Unqualified tenants cost you money. They cost you time. When you place the wrong resident, you set yourself up for months of chasing down late rent, arguing about lease violations, and potentially evicting that tenant. You may suffer through property damage, poor communication, and constant conflict.
To find the right tenant, you have to implement the right tenant screening strategy.
In our experience, rental property owners are either too permissive or they’re too zealous. Some owners will barely glance at a credit report, and that’s all they do when deciding whether to approve a tenant. Others will have unrealistic expectations in terms of income and credit, and they’ll spend days combing through an applicant’s social media platforms.
When you’re screening a tenant, you should have a set of rental criteria that you use consistently to evaluate every application. Fair housing laws require you to be objective. You also want to be thorough. You’re trusting your eventual tenant with the keys to an extremely valuable asset. You want to have some idea of who you’re moving in.
Here are some of the things we recommend you look for when you’re screening tenants in Eureka.
Measure Income against Monthly Rent
Income is perhaps the most important indicator of whether a potential tenant can afford your property. You want to satisfy yourself that your resident can pay rent on time every month while meeting their other financial obligations.
Look for an income that is at least three times the monthly rent. This is the industry standard, and it makes sense that you should set this criteria while you’re screening. If you’re charging $1,700 a month in rent, you’ll be looking for a tenant who earns at least $5,100 per month.
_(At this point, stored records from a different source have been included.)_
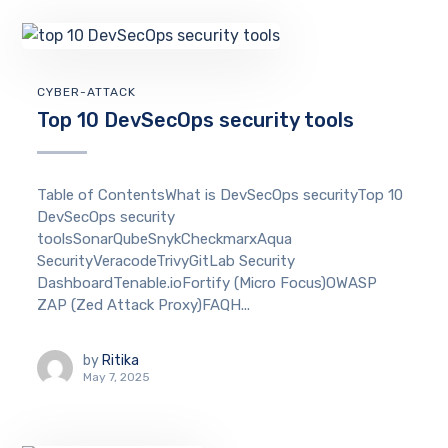
CYBER-ATTACK
Top 10 DevSecOps security tools
Table of ContentsWhat is DevSecOps securityTop 10
DevSecOps security
toolsSonarQubeSnykCheckmarxAqua
SecurityVeracodeTrivyGitLab Security
DashboardTenable.ioFortify (Micro Focus)OWASP
ZAP (Zed Attack Proxy)FAQH...
by
Ritika
May 7, 2025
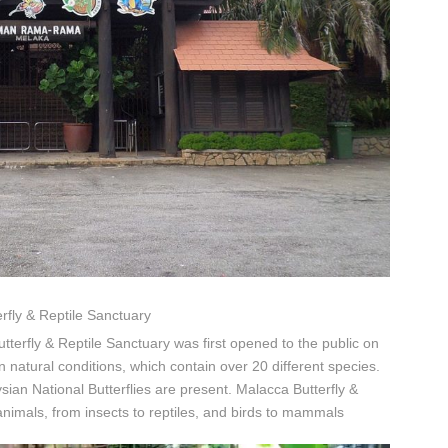
rfly & Reptile Sanctuary
tterfly & Reptile Sanctuary was first opened to the public on
n natural conditions, which contain over 20 different species.
an National Butterflies are present. Malacca Butterfly &
animals, from insects to reptiles, and birds to mammals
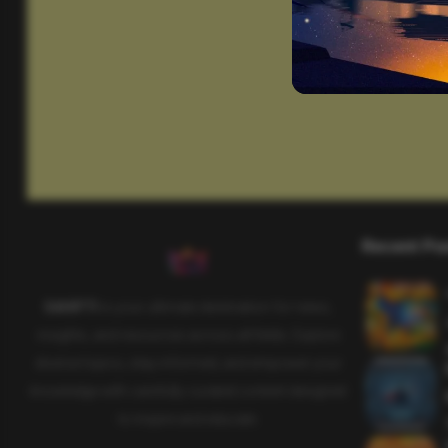
Recent Po
SAHIFTI
is your ultimate destination for news,
insights, and resources across all fields. Explore
diverse topics, stay informed, and empower your
knowledge with carefully curated content designed
to inspire and educate.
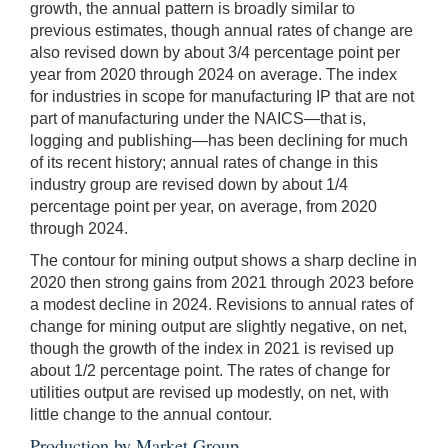
growth, the annual pattern is broadly similar to
previous estimates, though annual rates of change are
also revised down by about 3/4 percentage point per
year from 2020 through 2024 on average. The index
for industries in scope for manufacturing IP that are not
part of manufacturing under the NAICS—that is,
logging and publishing—has been declining for much
of its recent history; annual rates of change in this
industry group are revised down by about 1/4
percentage point per year, on average, from 2020
through 2024.
The contour for mining output shows a sharp decline in
2020 then strong gains from 2021 through 2023 before
a modest decline in 2024. Revisions to annual rates of
change for mining output are slightly negative, on net,
though the growth of the index in 2021 is revised up
about 1/2 percentage point. The rates of change for
utilities output are revised up modestly, on net, with
little change to the annual contour.
Production by Market Group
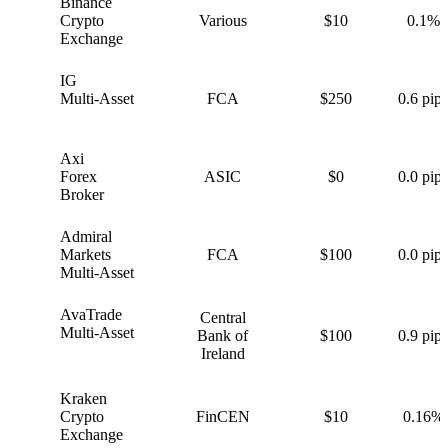
Binance
B
Crypto
Various
$10
0.1%
Exchange
IG
I
Multi-Asset
FCA
$250
0.6 pips
Axi
A
Forex
ASIC
$0
0.0 pips
Broker
Admiral
A
Markets
FCA
$100
0.0 pips
Multi-Asset
AvaTrade
Central
A
Multi-Asset
Bank of
$100
0.9 pips
Ireland
Kraken
K
Crypto
FinCEN
$10
0.16%
Exchange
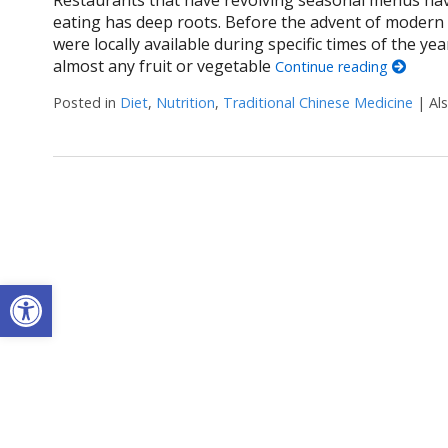
eating has deep roots. Before the advent of modern 
were locally available during specific times of the y
almost any fruit or vegetable
Continue reading
Posted in
Diet
,
Nutrition
,
Traditional Chinese Medicine
|
Al
Open toolbar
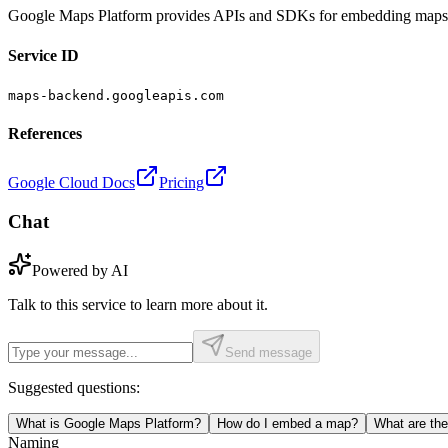
Google Maps Platform provides APIs and SDKs for embedding maps, rou
Service ID
maps-backend.googleapis.com
References
Google Cloud Docs
Pricing
Chat
Powered by AI
Talk to this service to learn more about it.
Send message
Suggested questions:
What is Google Maps Platform?
How do I embed a map?
What are th
Naming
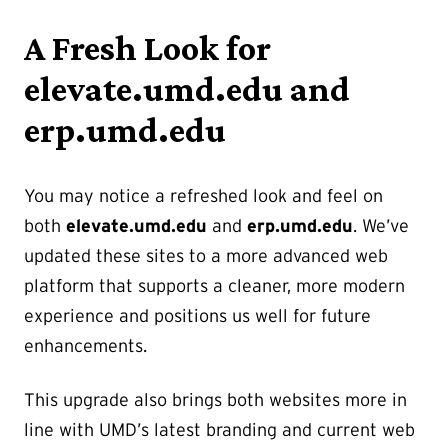
A Fresh Look for
elevate.umd.edu and
erp.umd.edu
You may notice a refreshed look and feel on
both
elevate.umd.edu
and
erp.umd.edu
. We’ve
updated these sites to a more advanced web
platform that supports a cleaner, more modern
experience and positions us well for future
enhancements.
This upgrade also brings both websites more in
line with UMD’s latest branding and current web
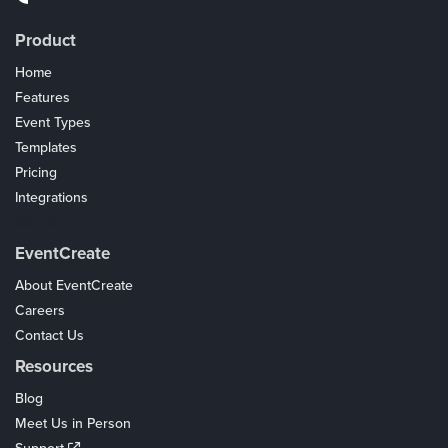
Product
Home
Features
Event Types
Templates
Pricing
Integrations
Coupons
EventCreate
About EventCreate
Careers
Contact Us
Resources
Blog
Meet Us in Person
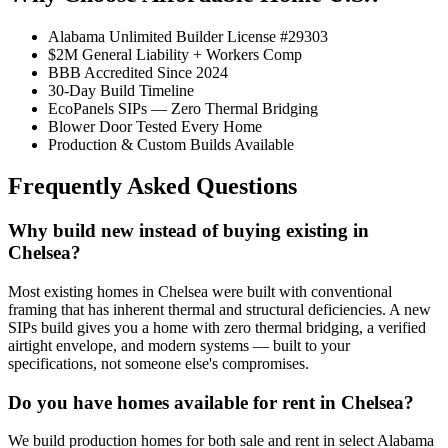
Alabama Unlimited Builder License #29303
$2M General Liability + Workers Comp
BBB Accredited Since 2024
30-Day Build Timeline
EcoPanels SIPs — Zero Thermal Bridging
Blower Door Tested Every Home
Production & Custom Builds Available
Frequently Asked Questions
Why build new instead of buying existing in
Chelsea?
Most existing homes in Chelsea were built with conventional
framing that has inherent thermal and structural deficiencies. A new
SIPs build gives you a home with zero thermal bridging, a verified
airtight envelope, and modern systems — built to your
specifications, not someone else's compromises.
Do you have homes available for rent in Chelsea?
We build production homes for both sale and rent in select Alabama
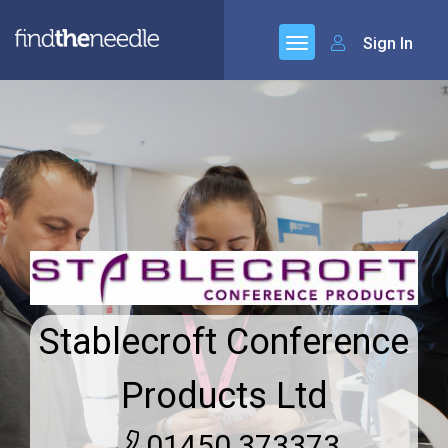
Sign In
Stablecroft Conference
Products Ltd
01450 373373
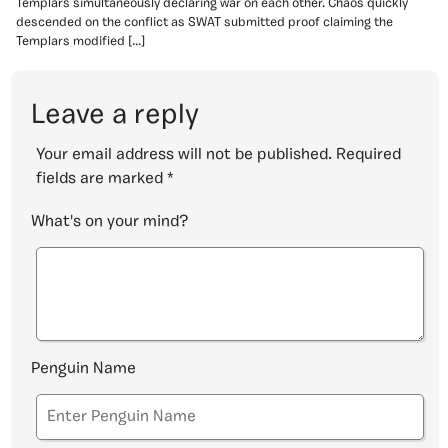
Templars simultaneously declaring war on each other. Chaos quickly
descended on the conflict as SWAT submitted proof claiming the
Templars modified […]
Leave a reply
Your email address will not be published.
Required
fields are marked
*
What's on your mind?
Penguin Name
You may have more than one tenant moving into the property, in which case you can combine their incomes to reach that threshold. This works whether it’s a couple or a roommate situation.
Always ask for verification of income. You want to trust what your applicants are saying they earn, but it’s important to get documentation. Tenants can provide:
- Pay stubs from their job
- An offer letter from a new job, which states what they’ll be earning
- Bank statements that show regular deposits
- Tax returns that reflect the tenant earns what they say they earn annually
Keep in mind that California’s fair housing laws do not allow you to make decisions based on source of income. There’s no judgment around what an applicant does for a living. If they can prove they earn what they say they earn, that has to be enough for you.
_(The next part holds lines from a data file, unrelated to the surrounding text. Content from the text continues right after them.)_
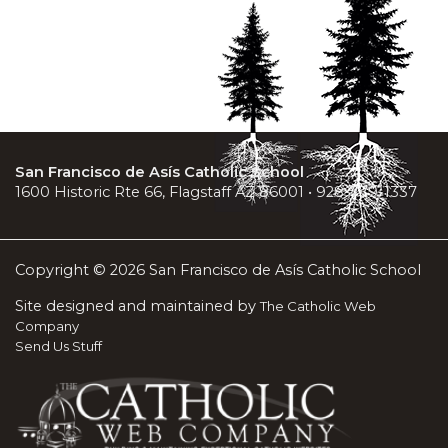
San Francisco de Asís Catholic School
1600 Historic Rte 66, Flagstaff AZ 86001 • 928-779-1337
Copyright © 2026 San Francisco de Asís Catholic School
Site designed and maintained by
The Catholic Web
Company
Send Us Stuff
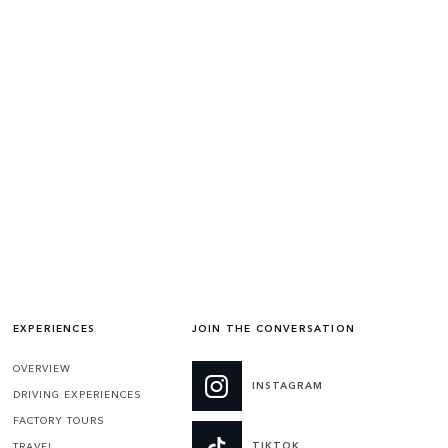
EXPERIENCES
JOIN THE CONVERSATION
OVERVIEW
INSTAGRAM
DRIVING EXPERIENCES
FACTORY TOURS
TIKTOK
TRAVEL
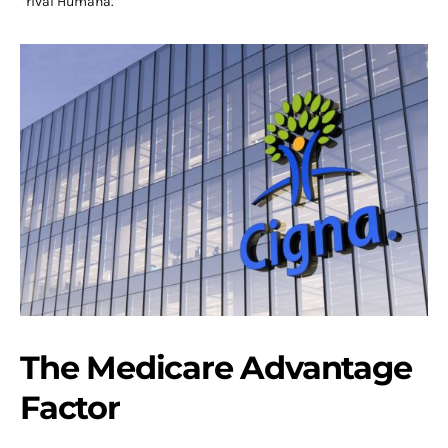
“rival Humana.”
The Medicare Advantage
Factor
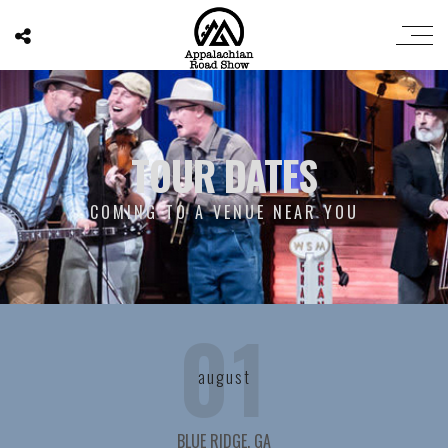
TOUR DATES
COMING TO A VENUE NEAR YOU
01
august
BLUE RIDGE, GA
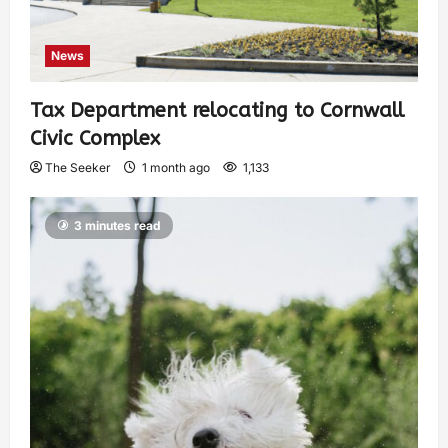
News
Tax Department relocating to Cornwall
Civic Complex
The Seeker
1 month ago
1,133
3 minutes read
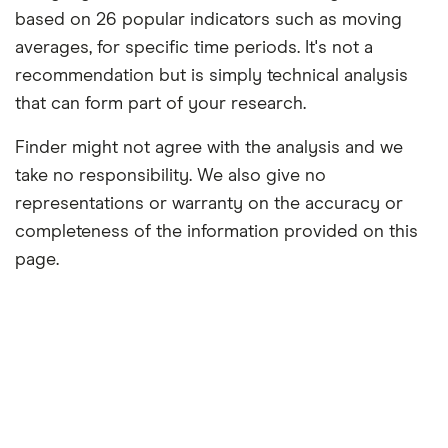
based on 26 popular indicators such as moving
averages, for specific time periods. It's not a
recommendation but is simply technical analysis
that can form part of your research.
Finder might not agree with the analysis and we
take no responsibility. We also give no
representations or warranty on the accuracy or
completeness of the information provided on this
page.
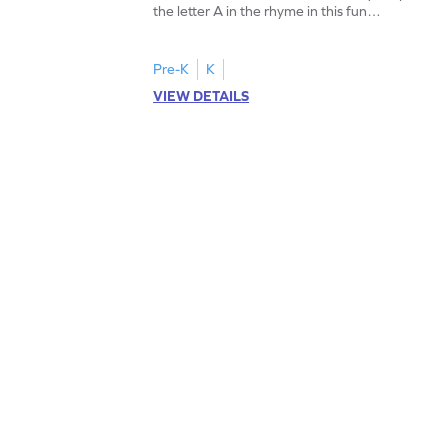
the letter A in the rhyme in this fun
printable? Download now!
Pre-K
K
VIEW DETAILS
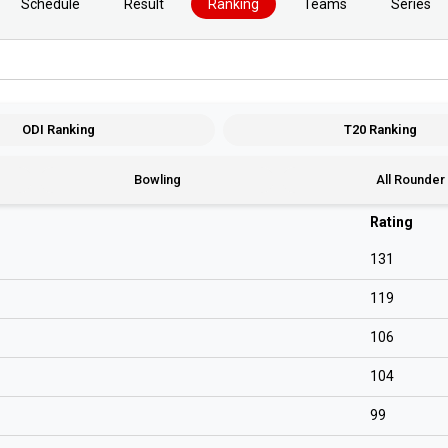
Schedule
Result
Ranking
Teams
Series
ODI Ranking
T20 Ranking
Bowling
All Rounder
Rating
131
119
106
104
99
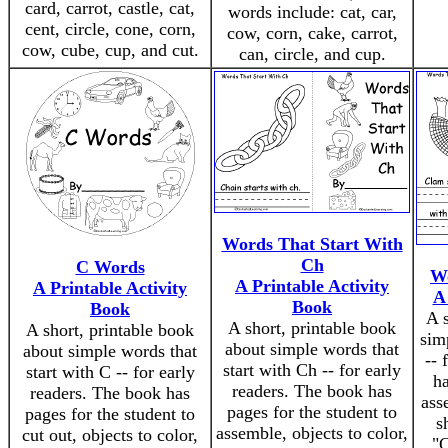
card, carrot, castle, cat,
words include: cat, car,
cent, circle, cone, corn,
cow, corn, cake, carrot,
cow, cube, cup, and cut.
can, circle, and cup.
Words That Start With
Ch
C Words
Wo
A Printable Activity
A Printable Activity
A
Book
Book
A s
A short, printable book
A short, printable book
sim
about simple words that
about simple words that
-- 
start with Ch -- for early
start with C -- for early
ha
readers. The book has
readers. The book has
ass
pages for the student to
pages for the student to
s
assemble, objects to color,
cut out, objects to color,
"C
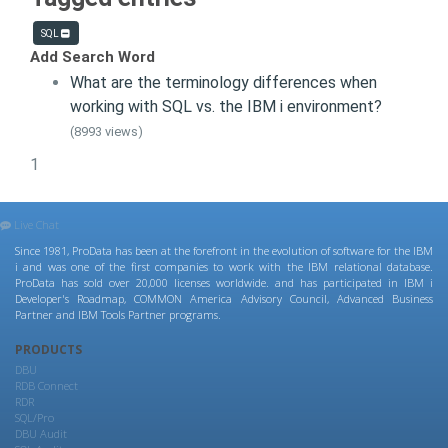
SQL
Add Search Word
What are the terminology differences when
working with SQL vs. the IBM i environment?
(8993 views)
1
Live Chat
Since 1981, ProData has been at the forefront in the evolution of software for the IBM
i and was one of the first companies to work with the IBM relational database.
ProData has sold over 20,000 licenses worldwide. and has participated in IBM i
Developer's Roadmap, COMMON America Advisory Council, Advanced Business
Partner and IBM Tools Partner programs.
PRODUCTS
DBU
RDB Connect
RDR
SQL/Pro
DBU Audit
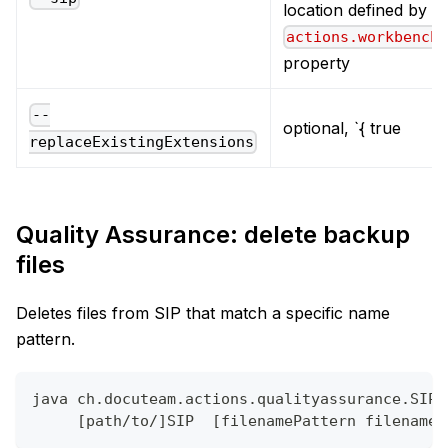
location defined by t
actions.workbench
property
--
optional, `{ true
replaceExistingExtensions
Quality Assurance: delete backup
files
Deletes files from SIP that match a specific name
pattern.
java ch.docuteam.actions.qualityassurance.SIPD
     [path/to/]SIP  [filenamePattern filenameP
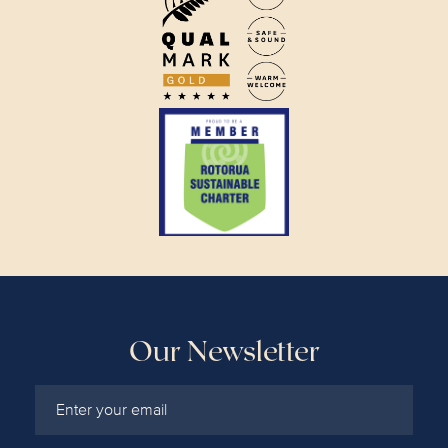
Our Newsletter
This is particularly relevant when we talk about Section 8 tenants. You cannot refuse an application or deny an application from a Section 8 tenant based on income. These tenants are permitted to use their housing vouchers as income when they apply.
Check Tenant Credit History
A credit check should be part of every screening process. Some landlords will set a minimum credit score that they’re willing to consider. The credit score can give you a good baseline for which applications you’ll screen and which you’ll deny. However, you want to dig a little deeper. Don’t trust the credit score on its own. Plenty of people can have good credit and a shady rental history.
Take a look at the full credit report. You’ll find some key information there.
You’re also looking for evidence of how your applicants handle their housing-related bills. If you see on the credit report that they owe thousands of dollars to a former landlord or apartment building, that’s not a great sign. If there’s a history of overdue utility bills, you might worry about how they’ll handle those accounts while living in your property.
Tenants expect that their credit will be checked. Give them an opportunity to explain any sensitive issues such as medical debt or high student loan bills. These things are common. You should only be concerned if you see more debt than the income can support or a tendency for the tenant not to pay rent, electric bills, and water bills on time.
Look for Past Evictions and Review Rental History
Do a nationwide eviction search on every applicant. If you don’t have the technology or the resources to access this information, we strongly recommend you screen your tenants through a
Eureka property manager or a third-party screening company. You need to know that your potential tenants have not been evicted before.
Decide what your criteria will be. An applicant with a single eviction from 10 years ago, who has established a positive rental history since then is sure to be a better risk than the applicant who has been evicted twice in the last five years.
Some landlords and property owners won’t rent to anyone who has an eviction on their record. That’s an acceptable stance to take, just make sure you include it in the rental criteria that you share with applicants.
Rental history is an excellent screening tool. You’ll get a great idea about how a tenant has performed in the past by talking to former and even current landlords. Ask for their contact information on the application. Verify that the phone number or email address you receive is actually for the property owner or property manager, and not a family member or friend.
Then, get in touch and ask some questions. You’ll want to know:
- If rent was paid on time.
- Whether there was any property damage.
- If the tenant followed the terms of the
lease agreement.
- Whether communication was easy.
- If maintenance was reported in a timely manner.
- If property notice was given before the tenant moved out.